### ACTIVITY
Retype verbatim the lines of the listing, from the very first through the line with "laboral a las".

### DATA EXTRACT
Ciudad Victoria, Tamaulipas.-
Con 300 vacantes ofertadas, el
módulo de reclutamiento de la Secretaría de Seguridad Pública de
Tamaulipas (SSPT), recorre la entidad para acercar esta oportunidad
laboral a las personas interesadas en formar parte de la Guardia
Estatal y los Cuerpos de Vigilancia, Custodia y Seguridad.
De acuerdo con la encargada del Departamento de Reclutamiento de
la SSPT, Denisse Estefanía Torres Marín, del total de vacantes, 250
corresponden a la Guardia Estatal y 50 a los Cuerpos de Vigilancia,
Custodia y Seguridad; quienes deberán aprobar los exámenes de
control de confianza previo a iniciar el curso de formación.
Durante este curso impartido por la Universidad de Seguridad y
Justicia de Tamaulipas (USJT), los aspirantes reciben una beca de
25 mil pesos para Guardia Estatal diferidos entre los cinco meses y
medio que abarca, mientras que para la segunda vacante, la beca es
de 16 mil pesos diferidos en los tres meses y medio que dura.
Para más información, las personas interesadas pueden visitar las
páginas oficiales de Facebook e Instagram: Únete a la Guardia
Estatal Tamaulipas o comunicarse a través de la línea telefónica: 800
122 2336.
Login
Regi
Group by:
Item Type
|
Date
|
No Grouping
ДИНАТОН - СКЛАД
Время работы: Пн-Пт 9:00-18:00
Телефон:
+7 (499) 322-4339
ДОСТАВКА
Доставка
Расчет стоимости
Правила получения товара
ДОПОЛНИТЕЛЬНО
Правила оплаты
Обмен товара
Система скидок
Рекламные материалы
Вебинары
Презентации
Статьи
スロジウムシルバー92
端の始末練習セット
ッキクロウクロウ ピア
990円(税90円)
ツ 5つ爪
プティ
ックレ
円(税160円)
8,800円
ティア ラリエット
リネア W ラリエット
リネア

### FINAL ANSWER
Ciudad Victoria, Tamaulipas.-
Con 300 vacantes ofertadas, el
módulo de reclutamiento de la Secretaría de Seguridad Pública de
Tamaulipas (SSPT), recorre la entidad para acercar esta oportunidad
laboral a las personas interesadas en formar parte de la Guardia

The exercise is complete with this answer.